(Available data begins)

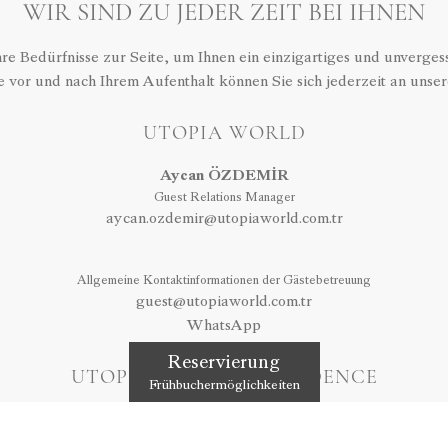
WIR SIND ZU JEDER ZEIT BEI IHNEN
hre Bedürfnisse zur Seite, um Ihnen ein einzigartiges und unvergess
 vor und nach Ihrem Aufenthalt können Sie sich jederzeit an uns
UTOPIA WORLD
Aycan ÖZDEMİR
Guest Relations Manager
aycan.ozdemir@utopiaworld.com.tr
Allgemeine Kontaktinformationen der Gästebetreuung
guest@utopiaworld.com.tr
WhatsApp
Reservierung
UTOPIA RESORT & RESIDENCE
Frühbuchermöglichkeiten
Alesia ÇETİN
Guest Relations Manager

(Available data ends)

:: What is required ::
Go through the entries line by line and count those with "utopiaworld". Give only the count.

:: Written solution ::
2